WHAT IS BEING ASKED: Using the records below, quote only the span that opens with the line containing "бмв на 100 Евро, могу" and closes with the line containing "Čitajte bauštela.hr cijelo", exactly and inclusively.

Collected data:

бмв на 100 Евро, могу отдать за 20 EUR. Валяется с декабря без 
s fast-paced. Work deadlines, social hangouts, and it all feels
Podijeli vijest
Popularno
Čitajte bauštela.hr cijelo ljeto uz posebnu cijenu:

---

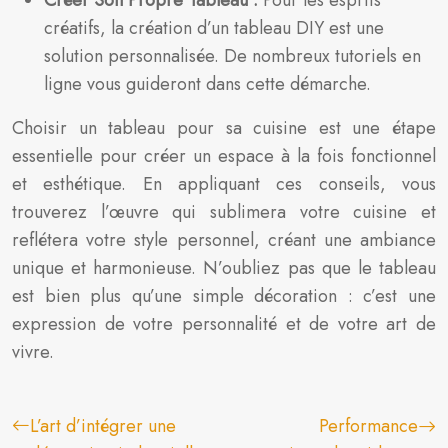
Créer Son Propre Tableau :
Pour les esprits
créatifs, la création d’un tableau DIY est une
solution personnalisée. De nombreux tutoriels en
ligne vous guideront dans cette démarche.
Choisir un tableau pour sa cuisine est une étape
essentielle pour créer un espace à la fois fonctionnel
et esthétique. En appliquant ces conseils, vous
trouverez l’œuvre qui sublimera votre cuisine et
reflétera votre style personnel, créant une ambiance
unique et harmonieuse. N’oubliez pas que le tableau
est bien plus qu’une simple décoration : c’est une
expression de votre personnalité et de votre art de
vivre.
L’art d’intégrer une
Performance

* * *

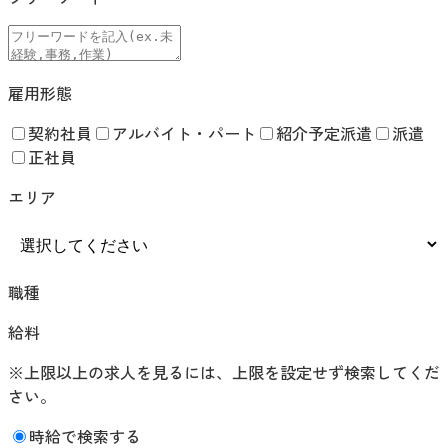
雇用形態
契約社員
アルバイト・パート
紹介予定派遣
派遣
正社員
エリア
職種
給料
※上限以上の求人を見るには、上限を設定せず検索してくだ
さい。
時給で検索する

TASK ANSWER:
бмв на 100 Евро, могу отдать за 20 EUR. Валяется с декабря без 
s fast-paced. Work deadlines, social hangouts, and it all feels
Podijeli vijest
Popularno
Čitajte bauštela.hr cijelo ljeto uz posebnu cijenu:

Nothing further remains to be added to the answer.